To do >> Go through the entries and write each one out again unchanged.

___ Recorded data ___

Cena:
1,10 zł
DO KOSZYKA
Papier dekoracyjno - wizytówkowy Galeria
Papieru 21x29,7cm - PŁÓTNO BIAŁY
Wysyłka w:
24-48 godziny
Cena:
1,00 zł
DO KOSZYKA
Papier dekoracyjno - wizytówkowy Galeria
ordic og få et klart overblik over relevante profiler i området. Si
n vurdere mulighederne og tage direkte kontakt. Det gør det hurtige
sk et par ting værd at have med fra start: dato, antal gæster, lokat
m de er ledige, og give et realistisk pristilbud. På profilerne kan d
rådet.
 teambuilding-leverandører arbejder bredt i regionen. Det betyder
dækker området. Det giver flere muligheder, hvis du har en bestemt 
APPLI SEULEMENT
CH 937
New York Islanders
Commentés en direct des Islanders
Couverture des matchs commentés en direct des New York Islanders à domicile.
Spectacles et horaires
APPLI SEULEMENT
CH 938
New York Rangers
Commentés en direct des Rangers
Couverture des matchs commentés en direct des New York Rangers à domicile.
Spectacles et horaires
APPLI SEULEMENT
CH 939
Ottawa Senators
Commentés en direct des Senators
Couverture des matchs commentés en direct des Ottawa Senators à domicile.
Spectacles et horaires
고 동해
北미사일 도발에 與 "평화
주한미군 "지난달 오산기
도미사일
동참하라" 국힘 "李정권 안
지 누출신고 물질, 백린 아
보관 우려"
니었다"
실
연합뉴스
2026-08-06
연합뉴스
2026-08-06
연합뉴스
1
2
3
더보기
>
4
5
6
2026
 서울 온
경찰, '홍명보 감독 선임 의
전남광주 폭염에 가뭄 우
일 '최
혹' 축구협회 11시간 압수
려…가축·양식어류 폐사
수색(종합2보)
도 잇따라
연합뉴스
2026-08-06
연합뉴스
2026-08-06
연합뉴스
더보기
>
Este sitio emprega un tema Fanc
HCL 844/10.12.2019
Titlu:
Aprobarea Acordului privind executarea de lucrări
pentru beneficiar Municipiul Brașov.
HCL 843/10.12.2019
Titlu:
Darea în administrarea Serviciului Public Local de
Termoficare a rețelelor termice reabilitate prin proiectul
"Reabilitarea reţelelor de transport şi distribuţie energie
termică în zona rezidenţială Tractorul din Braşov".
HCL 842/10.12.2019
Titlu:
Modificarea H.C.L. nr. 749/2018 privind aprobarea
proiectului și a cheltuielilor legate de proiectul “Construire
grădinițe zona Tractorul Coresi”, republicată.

___

Your response >>
Cena:
1,10 zł
DO KOSZYKA
Papier dekoracyjno - wizytówkowy Galeria
Papieru 21x29,7cm - PŁÓTNO BIAŁY
Wysyłka w:
24-48 godziny
Cena:
1,00 zł
DO KOSZYKA
Papier dekoracyjno - wizytówkowy Galeria
ordic og få et klart overblik over relevante profiler i området. Si
n vurdere mulighederne og tage direkte kontakt. Det gør det hurtige
sk et par ting værd at have med fra start: dato, antal gæster, lokat
m de er ledige, og give et realistisk pristilbud. På profilerne kan d
rådet.
 teambuilding-leverandører arbejder bredt i regionen. Det betyder
dækker området. Det giver flere muligheder, hvis du har en bestemt 
APPLI SEULEMENT
CH 937
New York Islanders
Commentés en direct des Islanders
Couverture des matchs commentés en direct des New York Islanders à domicile.
Spectacles et horaires
APPLI SEULEMENT
CH 938
New York Rangers
Commentés en direct des Rangers
Couverture des matchs commentés en direct des New York Rangers à domicile.
Spectacles et horaires
APPLI SEULEMENT
CH 939
Ottawa Senators
Commentés en direct des Senators
Couverture des matchs commentés en direct des Ottawa Senators à domicile.
Spectacles et horaires
고 동해
北미사일 도발에 與 "평화
주한미군 "지난달 오산기
도미사일
동참하라" 국힘 "李정권 안
지 누출신고 물질, 백린 아
보관 우려"
니었다"
실
연합뉴스
2026-08-06
연합뉴스
2026-08-06
연합뉴스
1
2
3
더보기
>
4
5
6
2026
 서울 온
경찰, '홍명보 감독 선임 의
전남광주 폭염에 가뭄 우
일 '최
혹' 축구협회 11시간 압수
려…가축·양식어류 폐사
수색(종합2보)
도 잇따라
연합뉴스
2026-08-06
연합뉴스
2026-08-06
연합뉴스
더보기
>
Este sitio emprega un tema Fanc
HCL 844/10.12.2019
Titlu:
Aprobarea Acordului privind executarea de lucrări
pentru beneficiar Municipiul Brașov.
HCL 843/10.12.2019
Titlu:
Darea în administrarea Serviciului Public Local de
Termoficare a rețelelor termice reabilitate prin proiectul
"Reabilitarea reţelelor de transport şi distribuţie energie
termică în zona rezidenţială Tractorul din Braşov".
HCL 842/10.12.2019
Titlu:
Modificarea H.C.L. nr. 749/2018 privind aprobarea
proiectului și a cheltuielilor legate de proiectul “Construire
grădinițe zona Tractorul Coresi”, republicată.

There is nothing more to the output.